Dr. Roxy Matthew Koll, the Lead Author of the IPCC and a Climate Scientist at the Indian Institute of Tropical Meteorology opines strongly: "Sea Surface Temperatures (SST) usually remain high during this time of the year. However, presently they are 2-3 degrees higher than the usual warmer temperatures. This means there is more heat and moisture in the atmosphere, which helps cyclonic storms to maintain their strength for a longer period. The threshold value for the formation of a cyclone is 26 degree Celsius, but at present SSTs are in the range of 30-32 degrees Celsius. This rise can be attributed to a rise in the ocean heat due to climate change."

Accumulated Cyclone Energy (ACE):

Accumulated Cyclone Energy (ACE) is a measure of the activity of a cyclone/hurricane season. It takes into account the number of hurricane systems, how long they persisted, and how severe they steadily increased. According to data released on rocksea.org, the cumulative cyclone energy in the Arabian Sea has nearly tripled. Accumulated cyclone energy is a measure of the overall wind energy released by a cyclone over its lifetime. The translation speed of cyclones (the speed at which cyclones move) has reduced in the Arabian Sea. This means that cyclones are moving more slowly, raising the threat quotient. As the cyclone intensifies, it glides slowly across the water. Furthermore, greater sea travel implies more moisture feed for it to sustain its strength.

According to a paper published by Dr. Medha Deshpande, Indian Institute of Tropical Meteorology, Ministry of Earth Sciences, on the evaluation of Climate Change over the Indian Region, most models predict a larger SST warming in the Arabian Sea than the Bay of Bengal. The observed surface warming over the Indian Ocean has been related to both natural and anthropogenic (man-made) factors. Climate model simulations reveal that over 90% of the trend in Sea Surface Temperature during the 1950s is highly likely attributable to rising anthropogenic emissions, with the remainder due to internal variability.

Among the human factors, the change in radiative forcing caused by increased greenhouse gas concentrations is the most significant. Radiative force is a measure of the difference between incoming solar radiation and outgoing terrestrial radiation in the Earth-atmosphere system.
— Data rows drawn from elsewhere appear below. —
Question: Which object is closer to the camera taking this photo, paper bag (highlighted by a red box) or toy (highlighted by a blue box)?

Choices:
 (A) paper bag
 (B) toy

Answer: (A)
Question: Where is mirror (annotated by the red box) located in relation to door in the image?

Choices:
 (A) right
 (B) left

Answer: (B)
The severity of tropical cyclones (TC) is tightly linked to ocean Sea Surface Temperatures (SST) and heat content, with regional variances in their correlations. With sustained global warming, the activity of very severe cyclonic storms (VSCS) over the North Indian Ocean (NIO) is expected to rise in the twenty-first century.
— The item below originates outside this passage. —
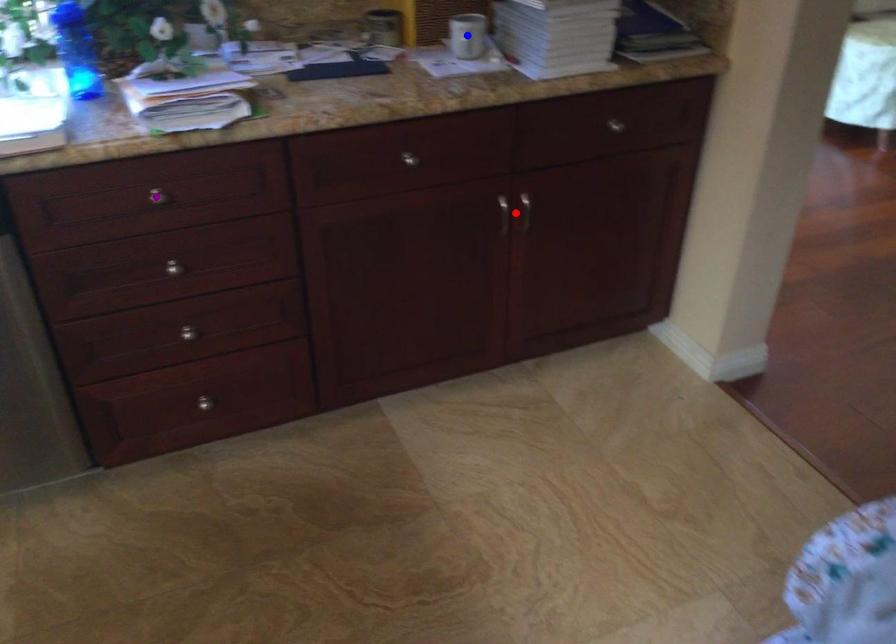 Order these from nearest to farthest:
1. red point
2. blue point
3. purple point

purple point → blue point → red point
According to the IPCC Report on Ocean, Cryosphere, and Sea Level Change, temperature at the ocean surface has gone up by 0.88 [0.68 to 1.01] °C on average between 1850-1900 and 2011-2020, with 0.60 [0.44 to 0.74] °C of this warming occurring since 1980. Between 1995 and 2014 and 2081 to 2100, the average ocean surface temperature is expected to rise by 0.86 [0.43 to 1.47, probable range] °C in SSP1-2.6 and 2.89 [2.01 to 4.07, likely range] °C in SSP5-8.5. Since the 1950s, the Indian Ocean and the western boundary current have experienced the most rapid surface warming. A warmer environment would enhance the severity of severe tropical cyclones.